• **Try it**
Go through the records underneath and count the lines that include the string "Options". Give nothing but the number.

• **Supplied data**
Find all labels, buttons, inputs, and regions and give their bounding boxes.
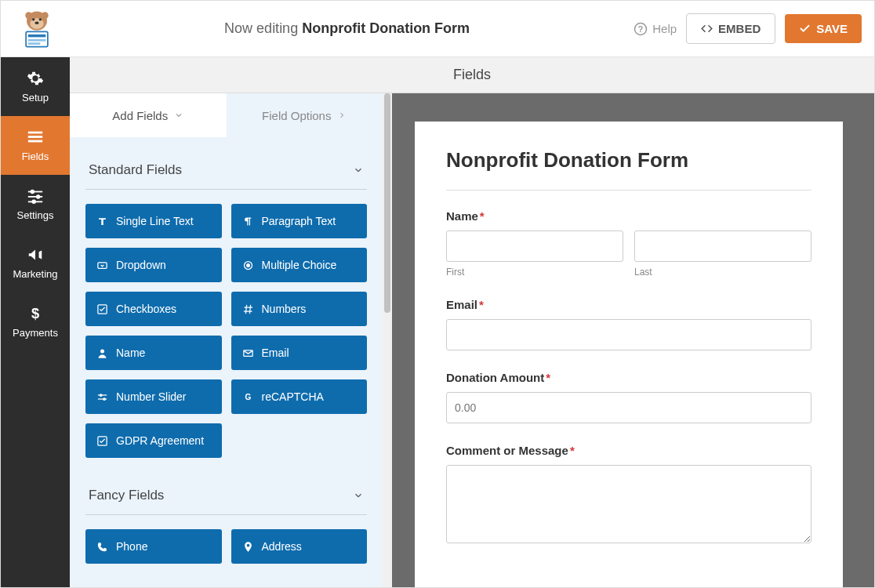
checkbox-icon bbox=[96, 435, 108, 447]
svg-point-32 bbox=[103, 397, 106, 401]
field-numbers[interactable]: Numbers bbox=[231, 292, 368, 326]
required-asterisk: * bbox=[570, 444, 575, 457]
chevron-down-icon bbox=[353, 165, 364, 176]
email-input[interactable] bbox=[446, 319, 811, 350]
field-number-slider[interactable]: Number Slider bbox=[85, 379, 222, 414]
phone-icon bbox=[96, 541, 108, 553]
person-icon bbox=[96, 347, 108, 359]
svg-point-6 bbox=[34, 21, 38, 24]
embed-label: EMBED bbox=[718, 22, 761, 35]
svg-point-2 bbox=[42, 12, 49, 19]
nav-setup[interactable]: Setup bbox=[1, 57, 70, 116]
nav-fields[interactable]: Fields bbox=[1, 116, 70, 175]
nav-marketing-label: Marketing bbox=[13, 268, 57, 280]
editing-prefix: Now editing bbox=[224, 20, 302, 36]
nav-marketing[interactable]: Marketing bbox=[1, 234, 70, 292]
sliders-icon bbox=[27, 187, 44, 205]
help-link[interactable]: ? Help bbox=[634, 22, 677, 36]
svg-point-19 bbox=[36, 194, 40, 199]
section-standard-label: Standard Fields bbox=[89, 162, 182, 178]
embed-button[interactable]: EMBED bbox=[686, 13, 775, 44]
last-name-input[interactable] bbox=[634, 230, 811, 262]
field-address[interactable]: Address bbox=[231, 529, 368, 564]
nav-settings[interactable]: Settings bbox=[1, 175, 70, 234]
nav-payments[interactable]: $ Payments bbox=[1, 292, 70, 351]
field-recaptcha[interactable]: GreCAPTCHA bbox=[231, 379, 368, 414]
chevron-down-icon bbox=[174, 111, 183, 120]
builder-title: Fields bbox=[70, 57, 874, 93]
svg-text:$: $ bbox=[31, 305, 39, 321]
section-fancy-fields[interactable]: Fancy Fields bbox=[85, 477, 367, 515]
donation-input[interactable] bbox=[446, 392, 811, 423]
field-single-line-text[interactable]: Single Line Text bbox=[85, 204, 222, 238]
svg-text:G: G bbox=[245, 393, 251, 401]
dropdown-icon bbox=[96, 260, 108, 271]
tab-add-label: Add Fields bbox=[112, 109, 168, 122]
save-label: SAVE bbox=[816, 22, 848, 35]
field-email[interactable]: Email bbox=[231, 336, 368, 370]
check-icon bbox=[799, 23, 811, 34]
field-paragraph-text[interactable]: Paragraph Text bbox=[231, 204, 368, 238]
comment-label: Comment or Message* bbox=[446, 444, 811, 457]
first-name-input[interactable] bbox=[446, 230, 623, 262]
checkbox-icon bbox=[96, 303, 108, 315]
svg-point-21 bbox=[31, 200, 36, 205]
last-sublabel: Last bbox=[634, 267, 811, 278]
svg-rect-23 bbox=[98, 262, 107, 268]
embed-icon bbox=[701, 23, 713, 34]
radio-icon bbox=[242, 260, 254, 271]
comment-input[interactable] bbox=[446, 465, 811, 543]
svg-rect-15 bbox=[28, 140, 42, 143]
field-gdpr[interactable]: GDPR Agreement bbox=[85, 423, 222, 458]
svg-rect-8 bbox=[28, 34, 46, 36]
email-icon bbox=[242, 347, 254, 359]
section-fancy-label: Fancy Fields bbox=[89, 488, 164, 503]
field-multiple-choice[interactable]: Multiple Choice bbox=[231, 248, 368, 282]
paragraph-icon bbox=[242, 216, 254, 227]
gear-icon bbox=[27, 70, 44, 87]
svg-point-5 bbox=[39, 18, 42, 20]
svg-rect-9 bbox=[28, 39, 46, 42]
field-dropdown[interactable]: Dropdown bbox=[85, 248, 222, 282]
slider-icon bbox=[96, 391, 108, 403]
chevron-down-icon bbox=[353, 490, 364, 501]
tab-field-options[interactable]: Field Options bbox=[227, 93, 383, 137]
google-icon: G bbox=[242, 391, 254, 403]
form-title: Nonprofit Donation Form bbox=[446, 148, 811, 191]
name-label: Name* bbox=[446, 209, 811, 223]
nav-payments-label: Payments bbox=[13, 327, 58, 339]
nav-setup-label: Setup bbox=[22, 92, 49, 103]
pin-icon bbox=[242, 541, 254, 553]
chevron-right-icon bbox=[337, 111, 347, 120]
form-name: Nonprofit Donation Form bbox=[302, 20, 470, 36]
svg-rect-10 bbox=[28, 42, 41, 45]
svg-rect-16 bbox=[28, 191, 42, 193]
save-button[interactable]: SAVE bbox=[785, 14, 862, 43]
nav-fields-label: Fields bbox=[22, 151, 49, 162]
form-preview[interactable]: Nonprofit Donation Form Name* First Last bbox=[415, 122, 843, 588]
svg-point-1 bbox=[25, 12, 32, 19]
page-title: Now editing Nonprofit Donation Form bbox=[60, 20, 634, 37]
field-checkboxes[interactable]: Checkboxes bbox=[85, 292, 222, 326]
svg-point-30 bbox=[100, 394, 103, 397]
tab-options-label: Field Options bbox=[262, 109, 331, 122]
first-sublabel: First bbox=[446, 267, 623, 278]
section-standard-fields[interactable]: Standard Fields bbox=[85, 151, 367, 190]
panel-scrollbar[interactable] bbox=[383, 93, 392, 588]
text-icon bbox=[96, 216, 108, 227]
email-label: Email* bbox=[446, 298, 811, 311]
help-icon: ? bbox=[634, 22, 648, 36]
list-icon bbox=[27, 129, 44, 146]
field-name[interactable]: Name bbox=[85, 336, 222, 370]
help-label: Help bbox=[652, 22, 677, 35]
tab-add-fields[interactable]: Add Fields bbox=[70, 93, 227, 137]
svg-point-25 bbox=[246, 263, 250, 267]
donation-label: Donation Amount* bbox=[446, 371, 811, 384]
nav-settings-label: Settings bbox=[17, 209, 54, 221]
svg-point-27 bbox=[100, 349, 104, 353]
bullhorn-icon bbox=[27, 246, 44, 263]
field-phone[interactable]: Phone bbox=[85, 529, 222, 564]
required-asterisk: * bbox=[546, 371, 550, 384]
required-asterisk: * bbox=[480, 209, 485, 223]
svg-rect-14 bbox=[28, 136, 42, 138]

• **Task answer**
2